Art and Indian Copyright Law: A Statutory Reading

A look at how the Indian Copyright Act, 1957, as amended in 2012, interacts with art (other than films and sound recordings), and, in particular, with Indian art. The first part of this text comprises a feminist and post-colonial reading of the Indian copyright statute while later parts focus on interpreting the provisions of the statute in relation to art.

16 October 2010

Actors and the Proposed Copyright Amendments

It has been proposed to amend the Copyright Act so as to clarify the definition of “performers” and their rights. The definition of a “performer” in Section 2(qq) is an inclusive definition which states that a performer “includes an actor, singer, musician, dancer, acrobat, juggler, conjurer, snake charmer, a person delivering a lecture or any other person who makes a performance”. The Bill proposes to limit this definition by appending a Proviso to the Section which would disable extras in films from claiming all but one of the rights granted to performers by the Copyright Act. This Proviso is intended to state:

“Provided that in a cinematograph film a person whose performance is casual or incidental in nature and, in the normal course of practice of the industry, is not acknowledged anywhere including in the credits of the film, shall not be treated as a performer except for the purpose of clause (b) of section 38B.”

Clause (b) of Section 38B is a new provision which is proposed to be inserted into the Copyright Act, and it deals with the moral rights of performers. This particular provision states that ‘the performer of a performance shall, independently of his right after assignment, either wholly or partially of his rights, have the right to restrain or claim damages in respect of any distortion, mutilation or other modification of his performance that would be prejudicial to his reputation’. The other right which a performer would have (under Clause (a) of the proposed Section 38B) is the right to claim to be identified as the performer of his performance except where omission is dictated by the manner of the use of the performance. This right under the proposed Section 38B(a) obviously cannot apply to extras in films as they are not credited by definition.

The two rights enumerated under the proposed Section 38B, however, comprise the “Moral Rights” intended to be accorded to performers, and are analogous to the “Moral Rights” which are accorded to the authors of works protected by copyright. It is pertinent to note that the proposed provision also contains a safeguard against abuse of moral rights in the form of an Explanation which would state that ‘the mere removal of any portion of a performance for the purpose of editing, or to fit the recording within a limited duration, or any other modification required for purely technical reasons shall not be deemed to be prejudicial to the performer's reputation’. This too is analogous to the rights granted to authors: the moral right of an author would not be considered to have been violated merely because his work has, for example, not been displayed to his or her satisfaction.

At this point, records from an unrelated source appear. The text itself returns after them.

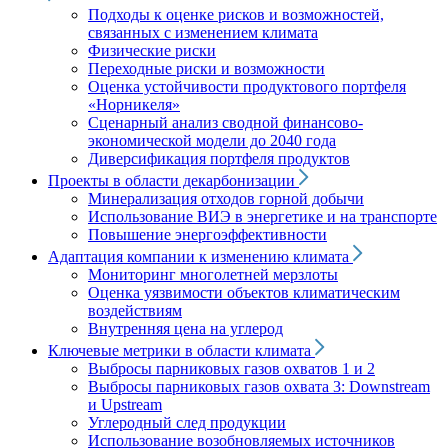
Подходы к оценке рисков и возможностей,
связанных с изменением климата
Физические риски
Переходные риски и возможности
Оценка устойчивости продуктового портфеля
«Норникеля»
Сценарный анализ сводной финансово-
экономической модели до 2040 года
Диверсификация портфеля продуктов
Проекты в области декарбонизации
Минерализация отходов горной добычи
Использование ВИЭ в энергетике и на транспорте
Повышение энергоэффективности
Адаптация компании к изменению климата
Мониторинг многолетней мерзлоты
Оценка уязвимости объектов климатическим
воздействиям
Внутренняя цена на углерод
Ключевые метрики в области климата
Выбросы парниковых газов охватов 1 и 2
Выбросы парниковых газов охвата 3: Downstream
и Upstream
Углеродный след продукции
Использование возобновляемых источников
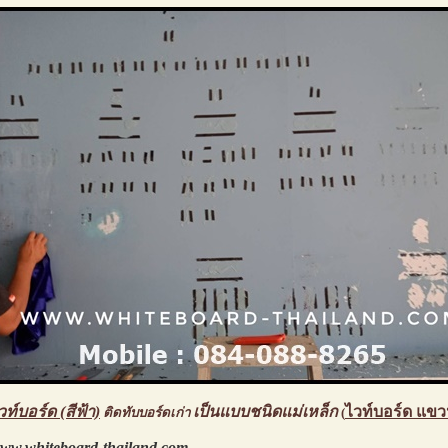
วท์บอร์ด (สีฟ้า)
เป็นแบบชนิดแม่เหล็ก
ไวท์บอร์ด แขว
ติดทับบอร์ดเก่า
(
ww.whiteboard-thailand.com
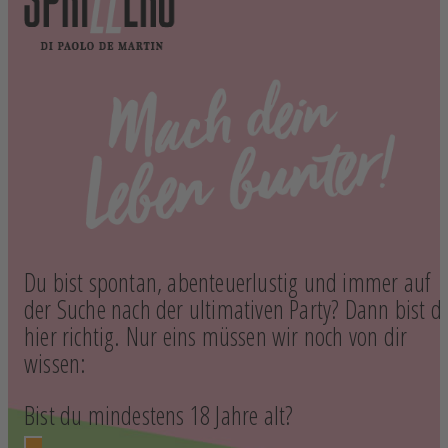
Du bist spontan, abenteuerlustig und immer auf
der Suche nach der ultimativen Party? Dann bist d
hier richtig. Nur eins müssen wir noch von dir
wissen:
Bist du mindestens 18 Jahre alt?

In addition to this, the provisions regarding the violation of the “Performer’s Right” have been significantly restructured in the Bill, and have been transposed to a new Section: 38A. Currently, Section 38(3) of the Copyright Act enumerates a number of acts the performance of which would be a violation of the performer’s right. Thus, it has been drafted in proscriptive sense. Section 38A enumerates acts similar to those listed in Section 14 (which defines the “Meaning of Copyright”), but instead of stating that performing them without consent would cause one to violate the performer’s right, it states that these it is the exclusive right of the performer to perform or authorise the performance of these acts or any substantial part thereof. As such, the proposed Section 38A may be considered to be prescriptive in nature.

Finally, under Section 38A(2), the rights of performers in films have been considerably widened. Under the Copyright Act, once a performer consents to the incorporation of his performance in a cinematograph film, no performer’s right would apply to that particular performance. The proposed amendment, however, does not completely do away with the performer’s right. Firstly, it contemplates that the consent of a performer for the incorporation of his performance in a cinematograph film would be in writing, and would not merely be oral.

Further, once a performer gives valid consent for the incorporation of his performance in a film, he would not generally be able to object to the enjoyment by the film’s Producer of his performer’s right in it. There are two important caveats here though: firstly, the performer may enter into an agreement to the contrary i.e. there would be no statutory prohibition to his entering into an agreement which stated that he could object to the Producer enjoying his performer’s right in the film. Secondly, the Producer’s enjoyment of the performer’s right in the film is quite clearly limited to the film, and the Producer would not be able to enjoy the performer’s right for the purpose of out-film use such as in ring tones or public performances.

The prohibition on the Producer’s enjoyment of the performer’s right in respect of out-film use is buttressed by a Proviso which states that ‘notwithstanding anything contained in Section 38A(2), the performer shall be entitled for royalties in case of making of the performances for commercial use’. Although this Proviso does not appear to be a model of clarity, it would appear that the intention is to accord to performers the same benefits as would be accorded to the authors of underlying works for the use of their works otherwise in conjunction with the film. This would make a stream of revenue accessible to performers which has thus far generally been denied to them.